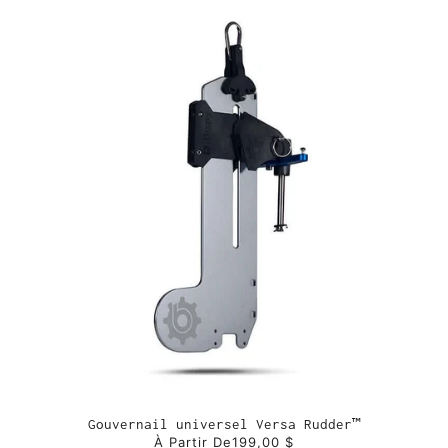
Gouvernail universel Versa Rudder™
À Partir De
199,00 $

• • • • • • •

• [TASK GOAL]: An exact reproduction of the material is needed, without its images.

• [TASK OUTPUT]:
Gouvernail universel Versa Rudder™
À Partir De
199,00 $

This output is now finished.